The article starts by reviewing what innovation economists have learned since the 1970s. While it is conventional for legal scholars to divide the neoclassical literature into multiple competing “theories,” shared mathematical methods and modeling assumptions (e.g. profit-maximization) guarantee that the neoclassical literature’s various strands cannot disagree in any fundamental way. For this reason, whatever differences exist in the neoclassical literature are more accurately seen as special cases of a single underlying theory. We argue that this underlying theory must include at least three principles. The first limits reward to non-obvious inventions and explicitly entered the law through Graham’s PHOSITA standard. The second principle holds that patent breadth should be chosen to balance the benefits of innovation against the costs of monopoly. Though widely recognized by judges and scholars, the principle’s influence on doctrine remains remarkably incoherent. The final principle prescribes rules for allocating patent rewards where multiple inventors contribute to a shared technology. Unlike the first two principles, this insight was unknown in the 1960s and has yet to enter the law.

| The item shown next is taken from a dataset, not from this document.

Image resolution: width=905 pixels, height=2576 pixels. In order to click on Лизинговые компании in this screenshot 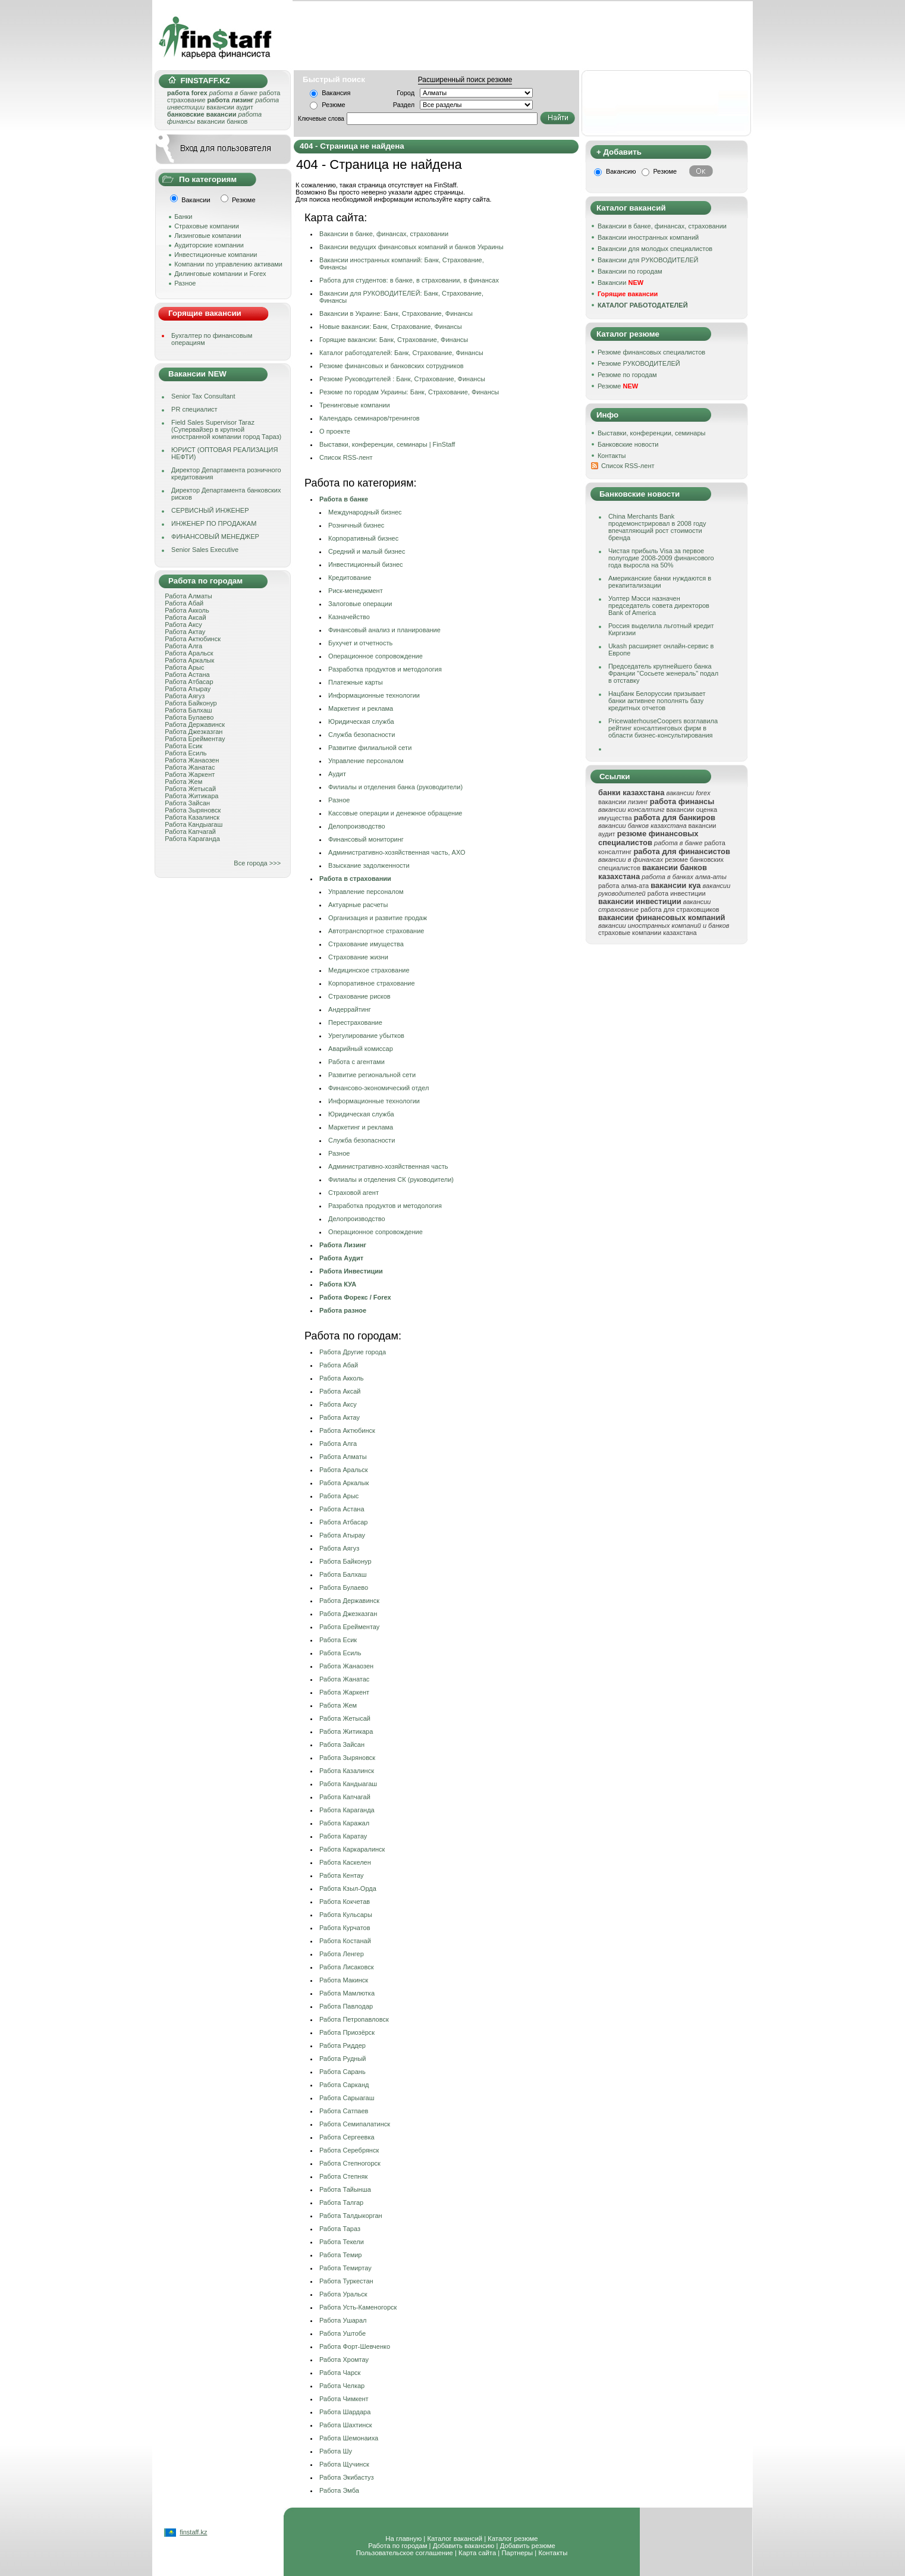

Remarkably, patent doctrine uses a single concept – Graham’s “Person Having Ordinary Skill in the Art” or “PHOSITA” – to address all three principles. This means that doctrinal solutions for one principle can have unintended impacts on the others. In some cases, this link is optional. For example, the article shows how the PHOSITA concept could be generalized to provide separate and distinct tests for, say, non-obviousness and patent breadth. However, other links are mandatory. In particular, the article shows that any doctrinal architecture built on Graham’s PHOSITA test automatically allocates reward among successive inventors. Though reasonable, these default outcomes fall short of the economic ideal. The article analyzes how changes in the Utility, Blocking Patents, Reverse Doctrine of Equivalents, and the Written Description doctrines can mitigate this problem. However, other gaps are inherent and cannot be eliminated without abandoning Graham itself. This radically revised architecture would probably cause more problems than it solves.